SECTION 4. Amendment. The Borrower, PNC as the LC Bank, an LC Participant, a Lender, and the Administrative Agent, and the Servicer, hereby agree that the provisions and effectiveness of this Amendment shall apply to the Receivables Financing Agreement as of the date hereof. Except as amended by this Amendment, the Receivables Financing Agreement remains unchanged and in full force and effect. This Amendment is a Transaction Document.
SECTION 5. Counterparts. This Amendment may be executed in any number of counterparts, each of which when so executed shall be deemed an original and all of which when taken together shall constitute one and the same agreement. Delivery of an executed counterpart hereof by facsimile or other electronic means shall be equally effective as delivery of an originally executed counterpart.
SECTION 6. Captions. The headings of the Sections of this Amendment are provided solely for convenience of reference and shall not modify, define, expand or limit any of the terms or provisions of this Amendment.
SECTION 7. Successors and permitted assigns. The terms of this Amendment shall be binding upon, and shall inure to the benefit of the Borrower, PNC as the LC Bank, an LC Participant, a Lender, and the Administrative Agent, and the Servicer, and their respective successors and permitted assigns.

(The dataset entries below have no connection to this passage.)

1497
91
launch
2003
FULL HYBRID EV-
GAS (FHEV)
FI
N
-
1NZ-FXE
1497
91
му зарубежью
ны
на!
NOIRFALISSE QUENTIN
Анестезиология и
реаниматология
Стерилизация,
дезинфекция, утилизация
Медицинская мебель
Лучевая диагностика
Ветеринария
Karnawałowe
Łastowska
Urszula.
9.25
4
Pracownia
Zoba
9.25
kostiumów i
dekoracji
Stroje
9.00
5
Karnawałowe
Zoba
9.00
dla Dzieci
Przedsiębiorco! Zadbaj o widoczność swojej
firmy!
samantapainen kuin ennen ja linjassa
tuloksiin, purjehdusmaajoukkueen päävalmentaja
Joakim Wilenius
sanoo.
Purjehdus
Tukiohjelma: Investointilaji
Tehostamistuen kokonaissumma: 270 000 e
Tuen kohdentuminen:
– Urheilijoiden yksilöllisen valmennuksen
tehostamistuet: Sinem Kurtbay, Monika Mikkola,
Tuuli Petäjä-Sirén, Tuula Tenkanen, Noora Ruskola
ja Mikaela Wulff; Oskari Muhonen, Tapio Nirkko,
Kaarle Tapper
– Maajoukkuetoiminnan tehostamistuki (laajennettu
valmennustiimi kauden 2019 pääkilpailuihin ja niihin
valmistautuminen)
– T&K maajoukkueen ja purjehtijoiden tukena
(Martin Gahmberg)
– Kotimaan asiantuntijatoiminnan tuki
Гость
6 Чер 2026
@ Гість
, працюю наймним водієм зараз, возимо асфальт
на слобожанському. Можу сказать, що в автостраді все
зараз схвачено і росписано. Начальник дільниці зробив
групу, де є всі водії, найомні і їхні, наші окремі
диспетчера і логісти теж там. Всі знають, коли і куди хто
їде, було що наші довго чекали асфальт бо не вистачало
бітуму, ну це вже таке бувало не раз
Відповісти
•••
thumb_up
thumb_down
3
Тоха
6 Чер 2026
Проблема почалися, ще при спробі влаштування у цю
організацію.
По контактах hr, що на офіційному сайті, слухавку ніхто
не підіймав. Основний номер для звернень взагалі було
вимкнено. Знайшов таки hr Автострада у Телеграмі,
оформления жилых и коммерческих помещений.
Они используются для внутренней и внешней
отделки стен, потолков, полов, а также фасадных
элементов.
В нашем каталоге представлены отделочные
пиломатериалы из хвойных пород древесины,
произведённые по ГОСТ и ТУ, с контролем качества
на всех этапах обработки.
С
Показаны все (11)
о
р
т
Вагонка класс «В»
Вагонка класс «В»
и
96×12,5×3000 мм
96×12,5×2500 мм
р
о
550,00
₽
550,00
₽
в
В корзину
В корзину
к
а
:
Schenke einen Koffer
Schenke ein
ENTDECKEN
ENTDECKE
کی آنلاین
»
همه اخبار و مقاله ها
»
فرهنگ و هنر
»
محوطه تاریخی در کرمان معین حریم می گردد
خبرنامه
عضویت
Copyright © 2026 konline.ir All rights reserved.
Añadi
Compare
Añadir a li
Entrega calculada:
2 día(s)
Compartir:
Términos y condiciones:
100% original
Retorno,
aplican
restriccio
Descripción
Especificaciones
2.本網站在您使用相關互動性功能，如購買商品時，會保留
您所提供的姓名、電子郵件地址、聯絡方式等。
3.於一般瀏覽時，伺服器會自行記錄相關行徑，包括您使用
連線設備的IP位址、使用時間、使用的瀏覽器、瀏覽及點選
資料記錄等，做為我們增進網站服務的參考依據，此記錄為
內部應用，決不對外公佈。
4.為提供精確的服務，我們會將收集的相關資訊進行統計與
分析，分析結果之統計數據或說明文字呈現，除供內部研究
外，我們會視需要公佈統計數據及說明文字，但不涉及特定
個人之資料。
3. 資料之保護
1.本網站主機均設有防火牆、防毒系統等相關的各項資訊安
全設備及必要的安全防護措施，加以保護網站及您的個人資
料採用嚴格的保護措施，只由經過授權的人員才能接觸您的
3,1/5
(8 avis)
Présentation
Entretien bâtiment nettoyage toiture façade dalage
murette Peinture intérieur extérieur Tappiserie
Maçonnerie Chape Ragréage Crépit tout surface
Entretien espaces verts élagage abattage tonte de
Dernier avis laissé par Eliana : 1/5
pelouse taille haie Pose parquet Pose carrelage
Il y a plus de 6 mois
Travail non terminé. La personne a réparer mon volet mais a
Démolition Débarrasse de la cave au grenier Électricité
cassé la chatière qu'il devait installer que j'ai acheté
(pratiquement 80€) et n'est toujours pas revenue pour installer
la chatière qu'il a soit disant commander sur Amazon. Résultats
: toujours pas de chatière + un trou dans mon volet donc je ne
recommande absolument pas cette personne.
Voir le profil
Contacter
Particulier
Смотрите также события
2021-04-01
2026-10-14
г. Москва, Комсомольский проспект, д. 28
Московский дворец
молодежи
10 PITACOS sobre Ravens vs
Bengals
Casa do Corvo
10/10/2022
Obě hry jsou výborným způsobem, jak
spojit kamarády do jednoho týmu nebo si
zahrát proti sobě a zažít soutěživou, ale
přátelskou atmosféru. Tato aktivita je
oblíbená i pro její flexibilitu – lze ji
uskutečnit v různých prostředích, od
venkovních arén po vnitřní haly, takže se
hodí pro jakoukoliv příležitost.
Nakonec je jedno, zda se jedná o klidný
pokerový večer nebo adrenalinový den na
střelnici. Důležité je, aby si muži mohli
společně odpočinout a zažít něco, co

SECTION 8. Severability. Any provision of this Amendment which is prohibited or unenforceable in any jurisdiction shall, as to such jurisdiction, be ineffective to the extent of such prohibition or unenforceability without invalidating the remaining provisions hereof, and any such prohibition or unenforceability in any jurisdiction shall not invalidate or render unenforceable such provision in any other jurisdiction.
SECTION 9. Governing Law and Jurisdiction. The provisions of the Receivables Financing Agreement with respect to governing law, jurisdiction, and agent for service of process are incorporated in this Amendment by reference as if such provisions were set forth herein.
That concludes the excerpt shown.